Alright, so I may be late to the game, but I’m here to talk about Kevin Kwan’s famous book about the lifestyles of the rich and famous in Asia, Crazy Rich Asians. I’ll also talk about the film adaptation, because it’s pretty much impossible not to.
Let’s start with a disclaimer: I am very, very white. I have no personal experience with Asian family dynamics or anything like that. However, I am from the Vancouver area, a place that gets occasional shout outs in the series for it’s large number of rich Chinese families living here, and I did go to UBC, which the book calls the “University of a Billion Chinese” (while we know about this title, most people I knew preferred its other nickname, the “University of Building Construction,” as there are always several large projects on the go, blocking your shortcuts and generally getting in the way!). Most of my friends are Asian, and through my work, I’ve come across people who are not unlike some of the tycoons mentioned in the novel. So that’s my disclaimer – I have no personal experience with this, and so I may get things wrong along the way, since my cultural viewpoint is definitely different from the one of the novel.
I know that sometimes I see a bestseller and go “What??? Really? How is that so popular?” Or I think of other bestsellers that haven’t been all too well written (50 Shades, romance novels, gritty detective novels from authors that churn them out seemingly every week) – sometimes I get jaded about the bestseller lists, and think that just because something sells well, doesn’t mean that it’s written well. In general, I get sceptical about things that get wildly successful. After all, I went through that whole Twilight thing when I was 12, and a lot of book crazes remind me of that.
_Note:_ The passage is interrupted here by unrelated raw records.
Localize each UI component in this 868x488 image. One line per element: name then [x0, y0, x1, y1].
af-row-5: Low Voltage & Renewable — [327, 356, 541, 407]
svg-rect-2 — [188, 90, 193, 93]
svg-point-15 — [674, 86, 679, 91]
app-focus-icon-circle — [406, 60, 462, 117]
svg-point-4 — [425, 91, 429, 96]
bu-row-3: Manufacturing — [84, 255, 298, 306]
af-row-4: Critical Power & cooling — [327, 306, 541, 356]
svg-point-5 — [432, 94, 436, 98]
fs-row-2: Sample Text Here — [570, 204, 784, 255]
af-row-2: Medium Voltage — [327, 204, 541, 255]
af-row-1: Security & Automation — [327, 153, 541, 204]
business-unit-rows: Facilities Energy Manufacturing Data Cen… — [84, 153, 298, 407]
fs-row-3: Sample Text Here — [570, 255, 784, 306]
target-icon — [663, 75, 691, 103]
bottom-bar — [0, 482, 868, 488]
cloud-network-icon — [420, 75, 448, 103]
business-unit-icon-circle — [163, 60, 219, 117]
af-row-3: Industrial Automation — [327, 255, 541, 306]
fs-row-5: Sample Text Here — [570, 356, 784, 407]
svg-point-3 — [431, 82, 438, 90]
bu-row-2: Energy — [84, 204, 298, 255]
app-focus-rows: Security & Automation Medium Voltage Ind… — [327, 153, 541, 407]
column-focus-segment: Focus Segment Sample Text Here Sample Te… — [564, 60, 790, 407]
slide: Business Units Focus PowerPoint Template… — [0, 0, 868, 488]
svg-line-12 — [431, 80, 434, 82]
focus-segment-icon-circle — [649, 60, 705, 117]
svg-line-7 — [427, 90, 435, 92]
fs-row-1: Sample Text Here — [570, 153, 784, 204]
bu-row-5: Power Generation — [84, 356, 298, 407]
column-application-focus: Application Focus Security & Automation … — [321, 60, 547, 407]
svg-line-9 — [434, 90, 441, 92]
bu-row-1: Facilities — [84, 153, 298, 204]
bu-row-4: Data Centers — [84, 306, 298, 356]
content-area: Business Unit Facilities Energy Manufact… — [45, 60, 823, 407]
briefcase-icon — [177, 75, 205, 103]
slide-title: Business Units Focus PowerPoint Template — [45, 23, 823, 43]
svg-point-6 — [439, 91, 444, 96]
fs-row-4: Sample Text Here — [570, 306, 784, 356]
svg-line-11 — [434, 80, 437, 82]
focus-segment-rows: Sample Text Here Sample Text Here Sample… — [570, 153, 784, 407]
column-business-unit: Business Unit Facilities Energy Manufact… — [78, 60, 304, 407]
So I was a little sceptical about Crazy Rich Asians as well. The one thing that the books had going for them was that a friend of mine had told me about them well over a year ago – way before they became sensationalized and boosted to the top of the bestseller lists. And that friend was totally right! I could not put this book down. It was a page turner in the best way: not only was the plot great and fast moving, but the writing was fantastic. I love a good satire, and this book was full of pointed wit. And, in case you were worried that you don’t know enough about Singapore, Chinese culture, or any of the languages spoken in the book, you’re in luck – Kevin Kwan makes use of the footnotes as a space for hilarious commentary and explanation.
I loved this book. It’s hilarious. The satire is brilliant, and almost Austenian at times. It was nuanced, and the characters all felt real and full of life. Kevin Kwan definitely knows how to write. In case you don’t already know, the basic premise of the novel is that Nick (who comes from a family so rich and secretive that they’re entirely unknown in Singapore, where they live) brings his American girlfriend, Rachel, to his best friends wedding in Singapore. His mother is furious that he’s dating a Chinese-American Econ prof, and she wants him to end it with her (and many of her friends also want this, as they try to pawn their daughters off onto him). There are side plots involving Nick’s glamorous cousin Astrid (who’s marriage seems to be falling apart, because he husband is sensitive about being poorer than her), Rachel’s experience of a stupidly exorbitant bachelorette party on a private island (not great), the need to keep up appearances at all costs, and the wedding of a century.
If I haven’t recommended this book highly enough yet, here’s another thing. I rarely read a whole series back to back, as I find that I can get tired of the characters. I often try to space other books between them, to give my little brain space to breathe and a quick break. But when I finished the first book, I immediately started the next one. And when I finished China Rich Girlfriend, I wanted to start on the third (Rich People Problems). Unfortunately, I’m borrowing the books from a friend, so I’ll have to wait to get the next one, but I’m eager to start!
Now on to the movie, which is the reason that the book is so popular at this moment.
I went to the movie the day I finished the book, which may have been a mistake. Now the movie is not a bad adaptation by any means! I had a blast watching it; it was beautifully made, funny and poignant. But, as with most film adaptations of novels, a lot has to get lost along the way. After all, you can’t fit a 500 page novel into two-hour long movie! I was sad about the nuance that was lost through the adaptation, but overall, the plot was the same, and the spirit of the novel was definitely there! Even my Irish granny had blast watching it!
As I mentioned earlier, I live in an area with a high Asian population, and so I’ve had a lot of conversations about representation in media over the years. I think back to how I felt watching Wonder Woman, with one of the first truly strong female superheroes, one of the first female led action movies that I actually loved and related to. Representation is so important, and Crazy Rich Asians did it so well. I’ve seen tweets and blog posts and videos on the internet from people saying that this movie meant so much to them. I saw a video of Constance Wu crying when talking about this movie. So even if this movie had sucked (which, to reiterate, it really, really didn’t), the cultural work that it performed was phenomenal. It’s made over $200 million in the box office, and has proved that you don’t need white people in a movie to make it funny, relatable, or just good.
I would highly recommend reading Crazy Rich Asians. And if you’re not a book person (first off, why are you here?? Not that I’m complaining, of course!), go watch the film! If you’ve already read it, what were your thoughts? Was the movie as good as the book?